Your goal >> Reproduce the data below exactly. Skip the pictures.

Data supplied >>
========================

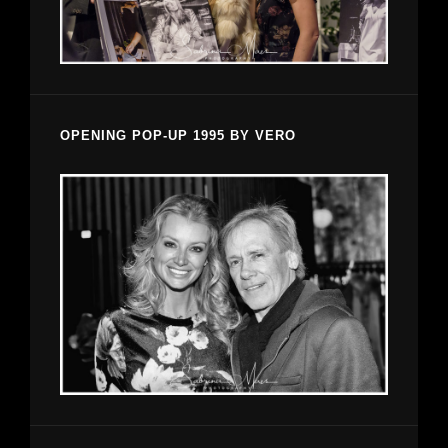
OPENING POP-UP 1995 BY VERO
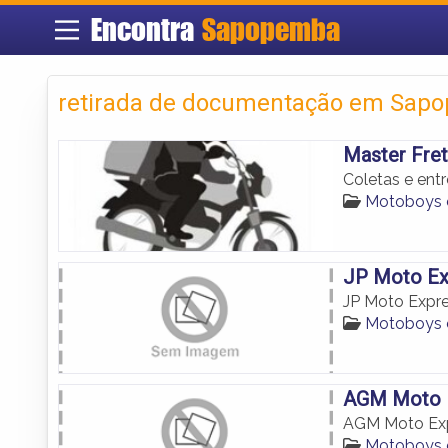
Encontra
Sapopemba
retirada de documentação em Sap
Master Fre
Coletas e en
Motoboys
JP Moto Ex
JP Moto Expr
Motoboys
AGM Moto 
AGM Moto Ex
Motoboys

========================

Expected output >>
OPENING POP-UP 1995 BY VERO
Encontra
Sapopemba
retirada de documentação em Sap
Master Fre
Coletas e en
Motoboys
JP Moto Ex
JP Moto Expr
Motoboys
AGM Moto 
AGM Moto Ex
Motoboys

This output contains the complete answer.